Three-dimensional heterotypic colorectal cancer spheroid models for evaluation of drug response

Abstract

Colorectal cancer (CRC) is a leading cause of death worldwide. Improved preclinical tumor models are needed to make treatment screening clinically relevant and address disease mortality. Advancements in 3D cell culture have enabled a greater recapitulation of the architecture and heterogeneity of the tumor microenvironment (TME). This has enhanced their pathophysiological relevance and enabled more accurate predictions of tumor progression and drug response in patients. An increasing number of 3D CRC spheroid models include cell populations such as cancer-associated fibroblasts (CAFs), endothelial cells (ECs), immune cells, and gut bacteria to better mimic the in vivo regulation of signaling pathways. Furthermore, cell heterogeneity within the 3D spheroid models enables the identification of new therapeutic targets to develop alternative treatments and test TME-target therapies. In this mini review, we present the advances in mimicking tumor heterogeneity in 3D CRC spheroid models by incorporating CAFs, ECs, immune cells, and gut bacteria. We introduce how, in these models, the diverse cells influence chemoresistance and tumor progression of the CRC spheroids. We also highlight important parameters evaluated during drug screening in the CRC heterocellular spheroids.

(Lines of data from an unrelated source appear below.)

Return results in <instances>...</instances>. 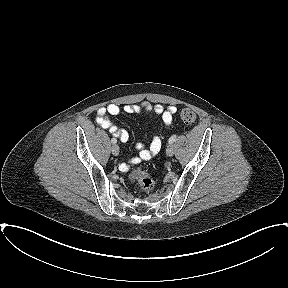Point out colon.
<instances>
[{
  "instance_id": "1",
  "label": "colon",
  "mask_w": 288,
  "mask_h": 288,
  "mask_svg": "<svg viewBox=\"0 0 288 288\" xmlns=\"http://www.w3.org/2000/svg\"><path fill=\"white\" fill-rule=\"evenodd\" d=\"M180 119L185 124H193L196 121V114L191 109L185 108L180 111ZM129 177L136 181L140 188L145 192L151 191L154 187V181L143 169L139 167L134 168Z\"/></svg>"
}]
</instances>
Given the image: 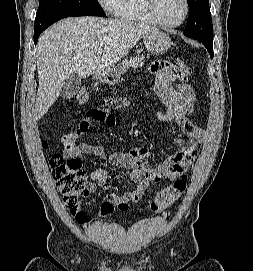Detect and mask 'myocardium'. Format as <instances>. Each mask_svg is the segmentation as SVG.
<instances>
[{
    "instance_id": "obj_1",
    "label": "myocardium",
    "mask_w": 253,
    "mask_h": 271,
    "mask_svg": "<svg viewBox=\"0 0 253 271\" xmlns=\"http://www.w3.org/2000/svg\"><path fill=\"white\" fill-rule=\"evenodd\" d=\"M154 0H144V6L145 9L148 13V15L150 16V18L158 25L165 27V28H176L179 27L180 25H182L186 19L189 16V12H190V5H189V1L188 0H183L184 2V6H185V10H184V14L182 16V18L176 22V23H167L164 22L163 20H161L155 10V6H154Z\"/></svg>"
}]
</instances>
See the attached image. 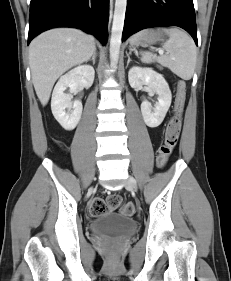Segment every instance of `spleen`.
I'll use <instances>...</instances> for the list:
<instances>
[{
    "instance_id": "spleen-1",
    "label": "spleen",
    "mask_w": 231,
    "mask_h": 281,
    "mask_svg": "<svg viewBox=\"0 0 231 281\" xmlns=\"http://www.w3.org/2000/svg\"><path fill=\"white\" fill-rule=\"evenodd\" d=\"M169 39L163 44L167 51L165 55L156 56L149 52H143L141 60L145 63L158 62L169 68L174 74L184 80H190L194 74L197 49L193 39L184 31L177 28L162 29ZM134 44V40H130Z\"/></svg>"
}]
</instances>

Keywords: cancer associated fibroblast (CAF); colorectal cancer; drug screening; endothelial cell; gut microbiota; heterotypic 3D model; spheroid; tumor associated macrophages (TAMs).

Figure 1

Scheme of the main components of the tumor microenvironment that could be recapitulated in heterotypic 3D CRC spheroid models for drug screening. Created with Biorender.com.

Figure 2

Selected images of representative heterotypic 3D CRC models from original figures of published scientific articles. (A) Brightfield and confocal images of intra-spheroid localization of CRC cells (HCT116 and SW620), fibroblast, and endothelial cells over time. Spheroids were formed with a 1:1 ratio of cancer cells (HCT116, SSW620) and normal human colon fibroblasts (CCD18co) with 5% of human immortalized ECs (ECRF24) and used to study drug sensitivity (45). Scale bar = 200 µm. (B) Brightfield images of monoculture and heterotypic HT29 spheroids treated with different concentrations of 5-FU for 48 h. Heterotypic spheroids consisted of HT29 spheroids co-cultured with (2 x 10⁵) activated MRC-5 fibroblasts (70). Scale bar = 500 µm. (C) Brightfield images of 3D CRC models cultured for 48 h and consisting of cancer cells (HT29) and CD19^-CD14^- peripheral blood mononuclear cells (PBMC) from healthy donors to study immunomodulatory antibodies (43). Scale bar = 600 µm. (D) Confocal images of bacteria-spheroid co-culture consisting of HT29 cancer cells and Fusobacterium nucleatum (labeled in pink), and HT29 only spheroid at 12, 24, and 36 h. Scale bar = 200 µm. (E) High magnification (63 x) confocal images of 3D CRC spheroids at 12 and 36 h with and without F. nucleatum (in pink) (71). Scale bar = 20 µm.